A l’université de Pittsburgh et au centre médical de cette dernière, des chercheurs ont mis au point un nouveau moyen radical de procéder avec précaution à l’ouverture de cellules vivantes ciblées afin de permettre l’entrée de diverses substances médicamenteuses. Leurs résultats ont été relatés dans le dernier numéro de Proceedings of the National Academy of Sciences du 22 Août 2016 dans lequel les scientifiques établissent la description du processus d’excitation/stimulation de micro-bulles remplies de gènes afin que ces dernières s’enfoncent à l’intérieur des cellules.
De telles micro-bulles avaient d’ores et déjà été développées mais elles se heurtaient à des obstacles de pénétration cellulaire.
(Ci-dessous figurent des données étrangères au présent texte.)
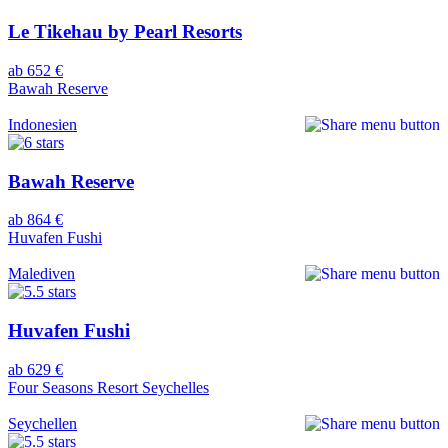
Le Tikehau by Pearl Resorts
ab 652 €
Bawah Reserve
Indonesien
Bawah Reserve
ab 864 €
Huvafen Fushi
Malediven
Huvafen Fushi
ab 629 €
Four Seasons Resort Seychelles
Seychellen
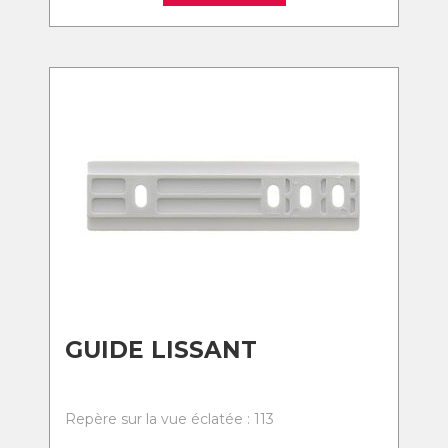
GUIDE LISSANT
Repère sur la vue éclatée : 113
C’est un concept nettement plus prudent et sûr que l’utilisation de virus.
En marquant par fluorescence une monocouche cellulaire endothéliale et imageant l’ensemble grâce à l’utilisation d’un microscope à spectre confocal, des chercheurs ont réussi à mettre en évidence la perforation sélective d’une cellule sous forme de micro-bulles de cavitation induite par ultrasons, permettant l’entrée d’un modèle thérapeutique.
Le challenge des chercheurs fut d’arriver à trouver quelle sorte de stress ils devaient générer dans les micro-bulles afin qu’elles soient à un niveau d’excitation adéquat pour provoquer l’ouverture des cellules. Pour ce faire, ils ont élaboré une caméra qui pouvait filmer les les micro-bulles sous ultrasons à 25 millions d’ images par seconde. Ainsi ils ont pu déterminer quels paramètres et méthodes pouvaient mener aux résultats optimaux pour les cibles cellulaires spécifiques.
En se projetant dans un futur proche et dans le but d’introduire cette nouvelle technologie en pratique clinique, les chercheurs sont conscients des réglages à fournir à la sonoporation afin d’optimiser son utilisation pour des applications spécifiques, notamment la maladie cardiaque et le cancer.